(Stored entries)
----
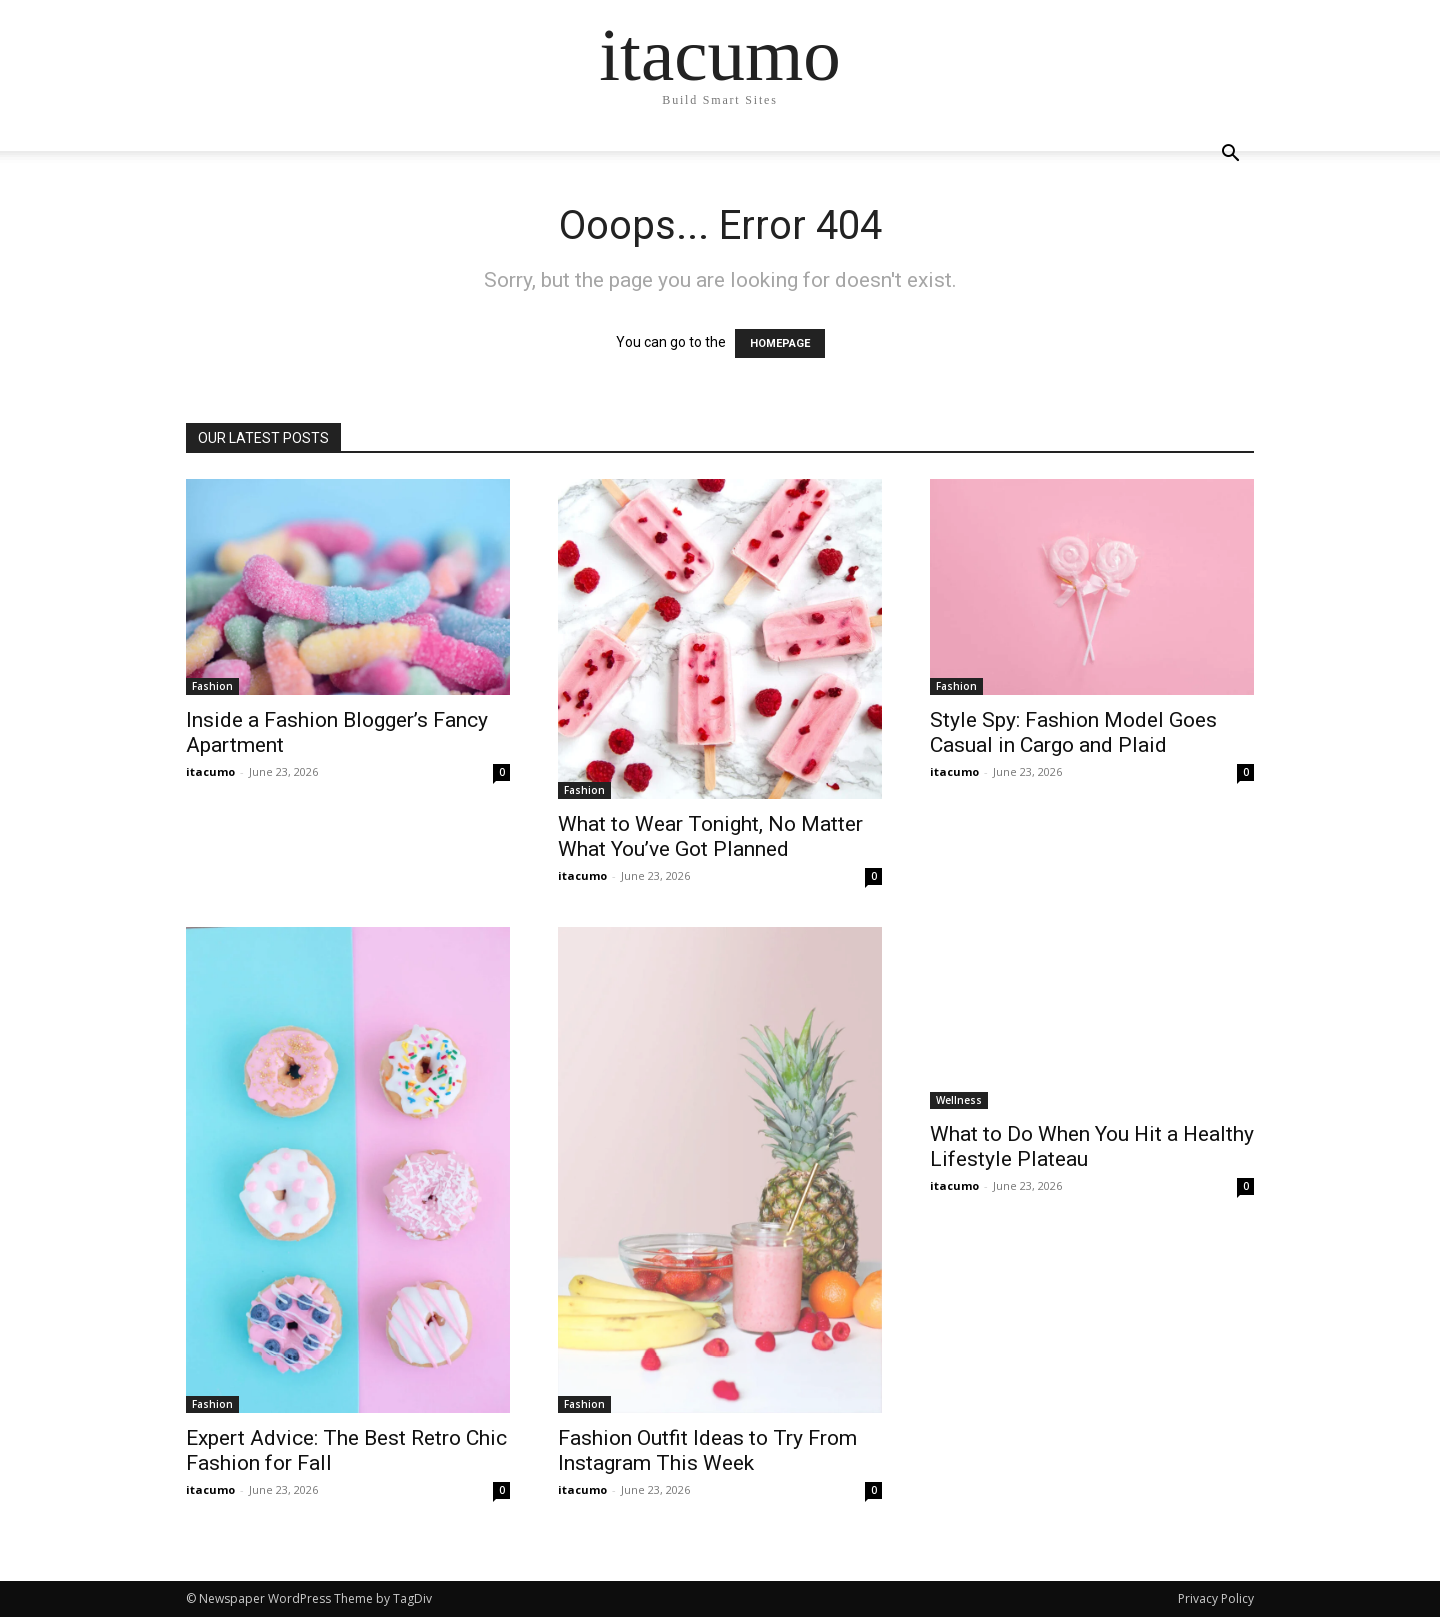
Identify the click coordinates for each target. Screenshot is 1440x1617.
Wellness (959, 1100)
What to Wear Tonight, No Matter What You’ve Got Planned (710, 836)
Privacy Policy (1216, 1598)
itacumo (210, 771)
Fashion (212, 686)
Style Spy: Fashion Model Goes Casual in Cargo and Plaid (1073, 732)
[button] (1230, 155)
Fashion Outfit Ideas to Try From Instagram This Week (707, 1450)
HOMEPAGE (780, 343)
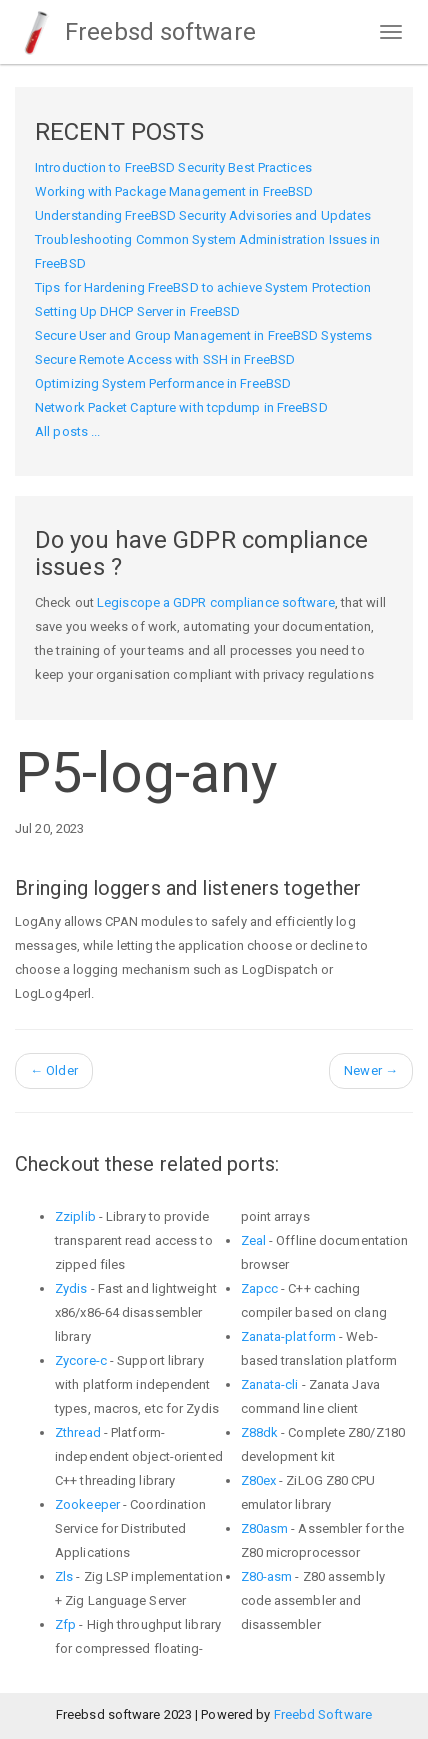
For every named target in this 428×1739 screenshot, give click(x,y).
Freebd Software (323, 1714)
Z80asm (265, 1528)
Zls (64, 1576)
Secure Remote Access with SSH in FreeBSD (165, 359)
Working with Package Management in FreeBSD (174, 191)
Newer (371, 1070)
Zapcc (260, 1288)
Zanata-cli (270, 1384)
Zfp (65, 1624)
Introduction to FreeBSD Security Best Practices (173, 167)
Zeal (253, 1240)
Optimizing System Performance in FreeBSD (163, 383)
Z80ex (259, 1480)
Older (54, 1070)
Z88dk (260, 1432)
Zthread (78, 1432)
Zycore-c (81, 1360)
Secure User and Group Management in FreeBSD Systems (203, 335)
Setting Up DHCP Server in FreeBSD (137, 311)
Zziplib (75, 1216)
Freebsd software (135, 32)
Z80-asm (267, 1576)
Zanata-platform (289, 1336)
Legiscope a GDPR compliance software (216, 602)
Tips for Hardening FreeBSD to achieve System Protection (203, 287)
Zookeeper (87, 1504)
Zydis (71, 1288)
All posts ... (67, 431)
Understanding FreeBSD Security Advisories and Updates (203, 215)
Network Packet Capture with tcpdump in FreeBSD (181, 407)
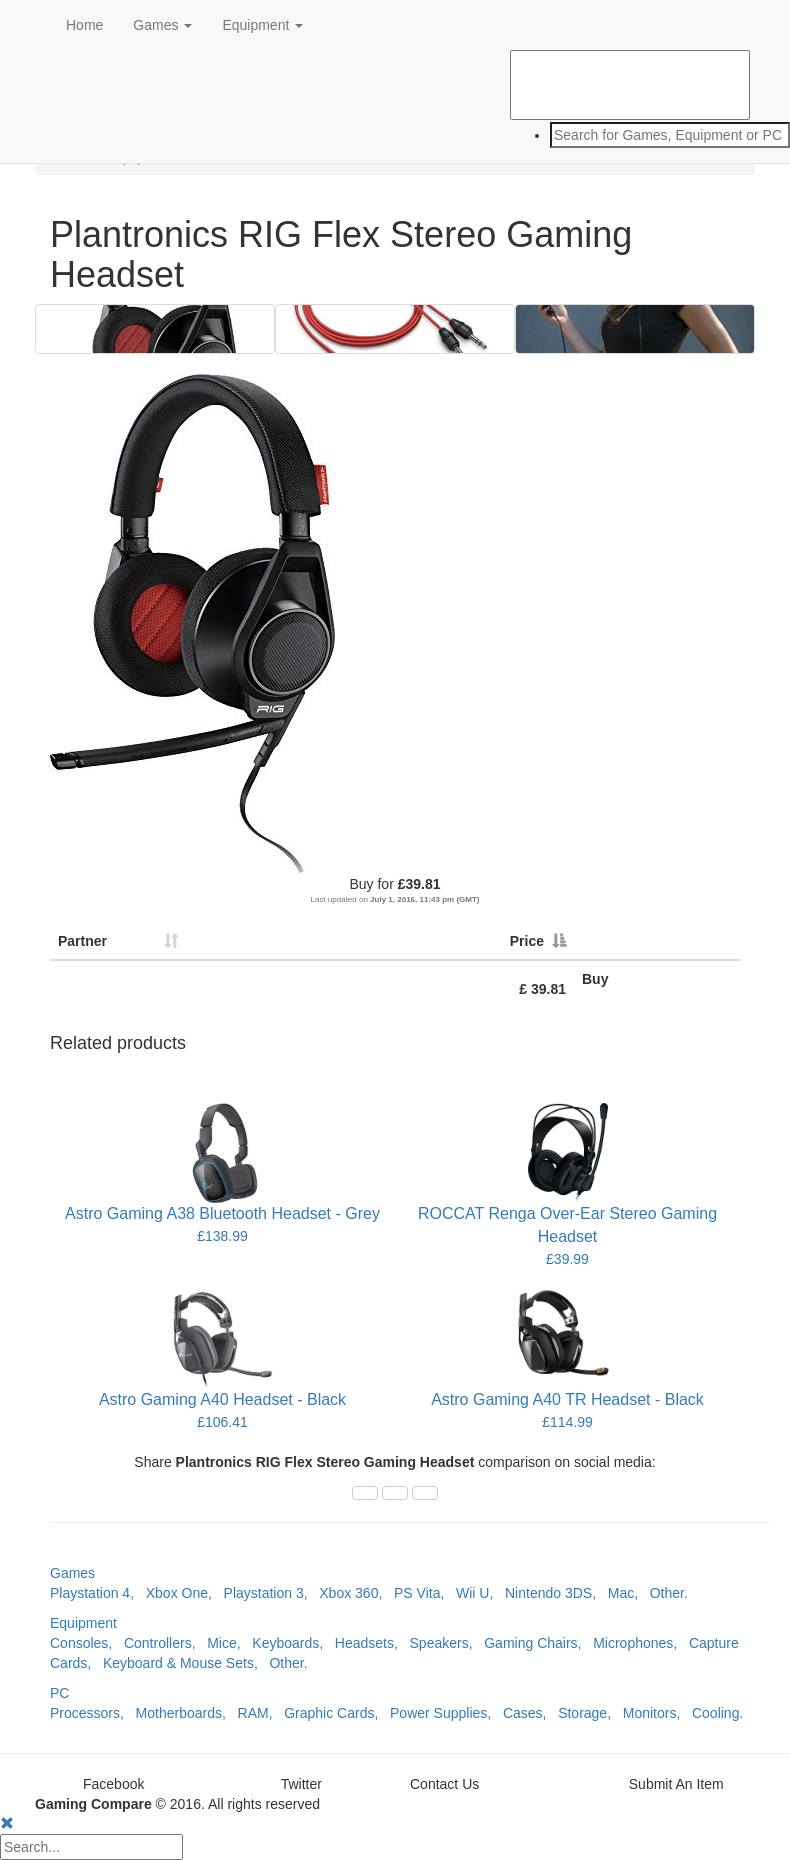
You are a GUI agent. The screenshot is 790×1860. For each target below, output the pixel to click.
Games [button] (162, 25)
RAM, (261, 1713)
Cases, (530, 1713)
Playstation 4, (98, 1593)
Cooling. (717, 1713)
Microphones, (641, 1643)
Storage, (590, 1713)
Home (84, 25)
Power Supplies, (446, 1713)
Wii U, (480, 1593)
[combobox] (630, 135)
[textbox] (670, 135)
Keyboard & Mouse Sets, (186, 1663)
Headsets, (372, 1643)
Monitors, (657, 1713)
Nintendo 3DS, (556, 1593)
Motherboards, (187, 1713)
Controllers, (165, 1643)
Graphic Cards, (337, 1713)
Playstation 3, (272, 1593)
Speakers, (447, 1643)
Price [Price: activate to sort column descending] (527, 941)
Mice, (229, 1643)
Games (72, 1573)
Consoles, (87, 1643)
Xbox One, (185, 1593)
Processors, (93, 1713)
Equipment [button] (262, 25)
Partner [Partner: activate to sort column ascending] (82, 941)
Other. (669, 1593)
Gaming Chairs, (538, 1643)
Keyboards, (293, 1643)
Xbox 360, (356, 1593)
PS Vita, (425, 1593)
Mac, (629, 1593)
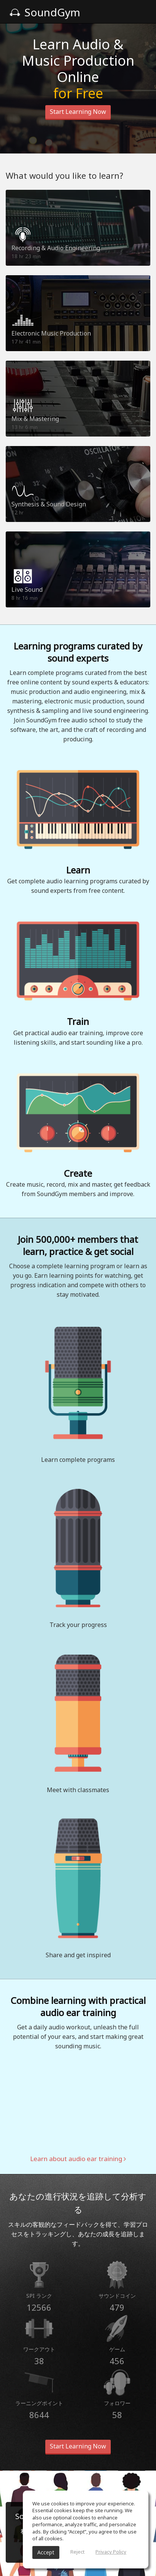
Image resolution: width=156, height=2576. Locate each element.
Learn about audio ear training (78, 2158)
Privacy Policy (111, 2551)
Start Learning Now (78, 111)
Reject (77, 2551)
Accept (45, 2552)
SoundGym (45, 12)
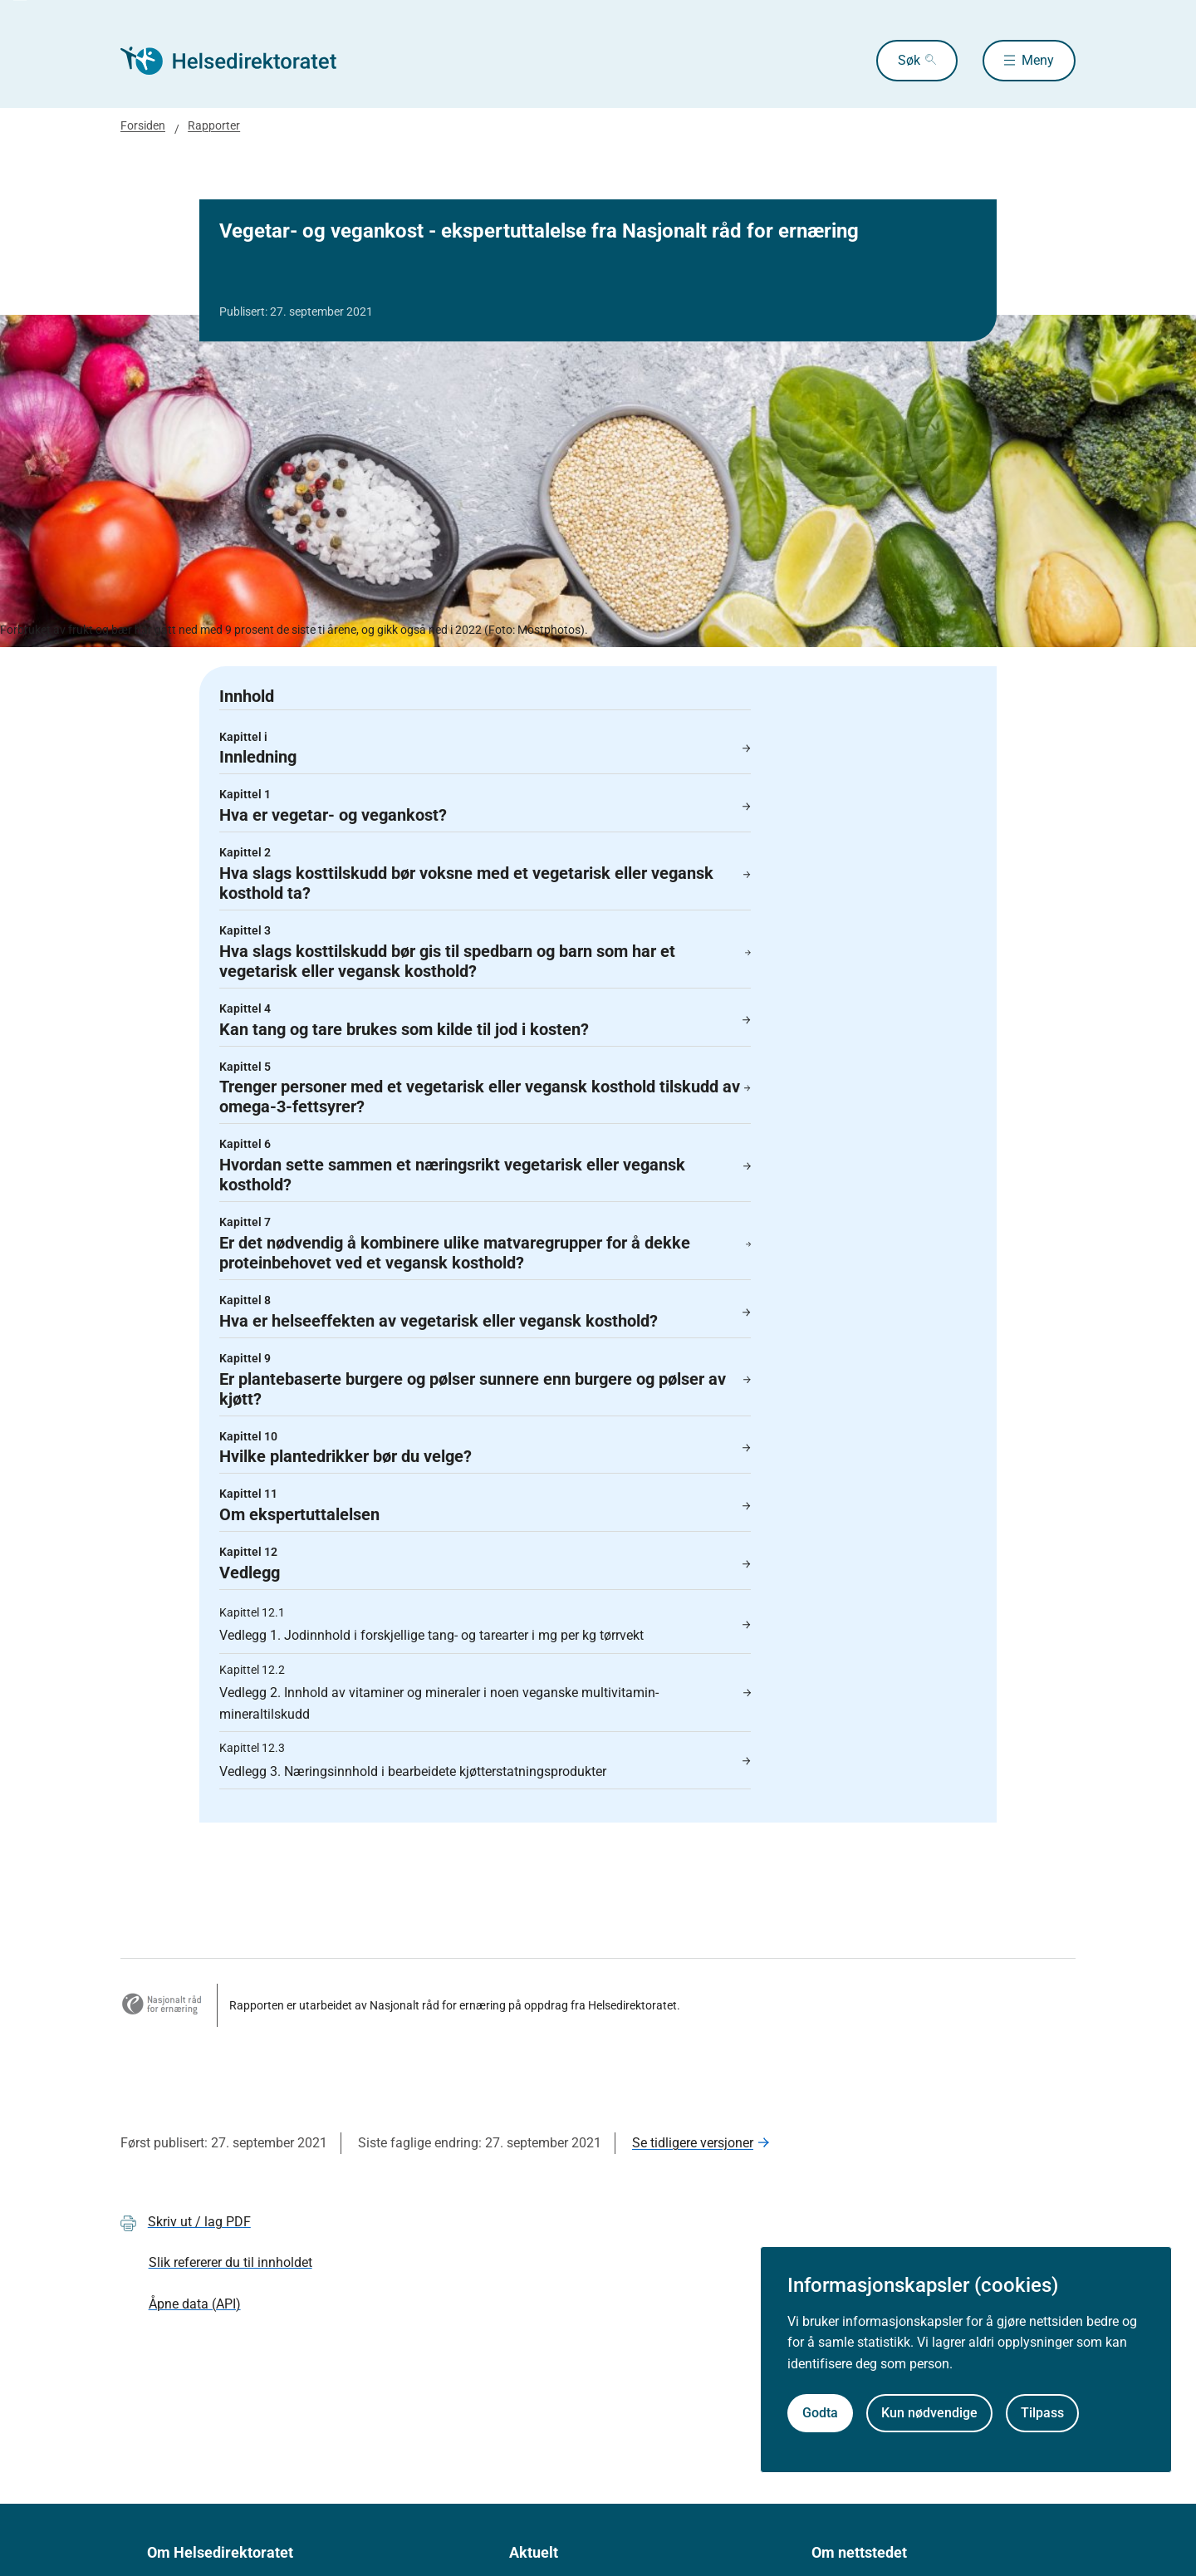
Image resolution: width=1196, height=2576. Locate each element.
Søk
----
Task brief:
Print exactly, with no pictures, the lines above from the one that holds "You are a GUI" through the one that holds "Privacy Policy (111, 2551)", both of them included.

Result for this task:
You are a GUI agent. The screenshot is 790×1860. For each target below, output the pixel to click.
Games [button] (162, 25)
RAM, (261, 1713)
Cases, (530, 1713)
Playstation 4, (98, 1593)
Cooling. (717, 1713)
Microphones, (641, 1643)
Storage, (590, 1713)
Home (84, 25)
Power Supplies, (446, 1713)
Wii U, (480, 1593)
[combobox] (630, 135)
[textbox] (670, 135)
Keyboard & Mouse Sets, (186, 1663)
Headsets, (372, 1643)
Monitors, (657, 1713)
Nintendo 3DS, (556, 1593)
Motherboards, (187, 1713)
Controllers, (165, 1643)
Graphic Cards, (337, 1713)
Playstation 3, (272, 1593)
Speakers, (447, 1643)
Price [Price: activate to sort column descending] (527, 941)
Mice, (229, 1643)
Games (72, 1573)
Consoles, (87, 1643)
Xbox One, (185, 1593)
Processors, (93, 1713)
Equipment [button] (262, 25)
Partner [Partner: activate to sort column ascending] (82, 941)
Other. (669, 1593)
Gaming Chairs, (538, 1643)
Keyboards, (293, 1643)
Xbox 360, (356, 1593)
PS Vita, (425, 1593)
Mac, (629, 1593)
Image resolution: width=156, height=2576. Locate each element.
Learn about audio ear training (78, 2158)
Privacy Policy (111, 2551)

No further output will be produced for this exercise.